Enviada em 18/07/2020

Fica evidente a necessidade de se discutir sobre a violência urbana no Brasil. Embora diversos avanços sejam perceptíveis em nossa sociedade, ainda existem diversas lacunas no que diz respeito à segurança da população. Consoante ao filósofo chinês Confúcio, “não corrigir nossas falhas é o mesmo que cometer novos erros” e entre esses equívocos estão os fatores socioeconômicos que conduzem a violência urbana.

Em primeiro plano, é válido evidenciar que, devido ao acelerado processo de êxodo rural, as grandes cidades brasileiras absorveram um número de pessoas elevado, que não foi acompanhado pela infraestrutura urbana e consequentemente desencadeou uma série de problemas sociais, entre eles a desigualdade. Esta que é um fator determinante na continuidade do impasse, uma vez que segundo o Instituto de Pesquisa Econômica Aplicada (Ipea), a desigualdade social é a grande causa da violência entre jovens brasileiros.

Ademais, de acordo com dados do Ministério da Justiça, em 2017 foram registrados 41.547 mortes decorrentes de crimes homicídio doloso, roubo e lesões seguidas de morte. Este fato se deve a empecilhos como o desemprego, desprovimento de serviços públicos assistenciais, além da ineficiência da segurança pública. Tais problemas são determinantes para o estabelecimento e proliferação da marginalidade e, por conseguinte, da criminalidade que vem acompanhada pela violência.

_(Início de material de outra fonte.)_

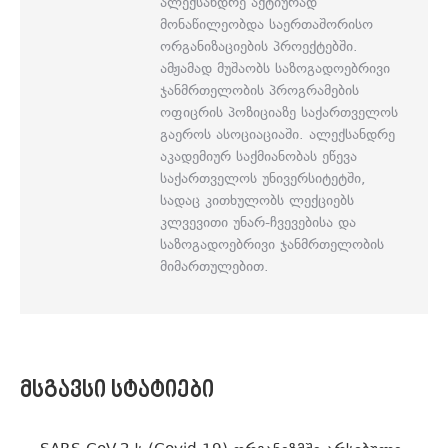
ალექსანდრე აქტიურად
მონაწილეობდა საერთაშორისო
ორგანიზაციების პროექტებში.
ამჟამად მუშაობს საზოგადოებრივი
ჯანმრთელობის პროგრამების
ოფიცრის პოზიციაზე საქართველოს
გაეროს ასოციაციაში. ალექსანდრე
აკადემიურ საქმიანობას ეწევა
საქართველოს უნივერსიტეტში,
სადაც კითხულობს ლექციებს
კლვევითი უნარ-ჩვევებისა და
საზოგადოებრივი ჯანმრთელობის
მიმართულებით.
ᲛᲡᲒᲐᲕᲡᲘ ᲡᲢᲐᲢᲘᲔᲑᲘ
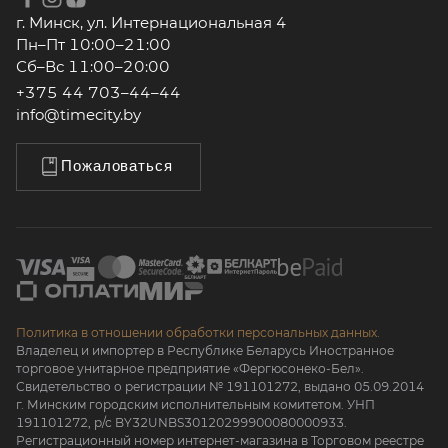
г. Минск, ул. Интернациональная 4
Пн–Пт 10:00–21:00
Сб–Вс 11:00–20:00
+375 44 703–44–44
info@timecity.by
Пожаловаться
Политика в отношении обработки персональных данных.
Владелец и импортер в Республике Беларусь Иностранное
торговое унитарное предприятие «Фергюсонеко-Бел».
Свидетельство о регистрации № 191101272, выдано 05.09.2014
г. Минским городским исполнительным комитетом. УНП
191101272, р/с BY32UNBS30120299900080000933.
Регистрационный номер интернет-магазина в Торговом реестре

Portanto, diante dos fatos citados faz-se necessário que sejam tomadas atitudes para resolução do impasse, de modo que as autoridades, por meio do Ministério da Segurança, como medida paliativa, promovam projetos de policiamento nas ruas. Outrossim, o Governo federal mediante a investimentos, deve investir na implantação de programas sociais que proporcionem ao cidadão melhores condições de vida, a fim de atenuar o desequilíbrio social, e dessa forma, a violência urbana. Em síntese, o problema poderia ser amenizado, prosperando, assim, na vida e segurança de todos.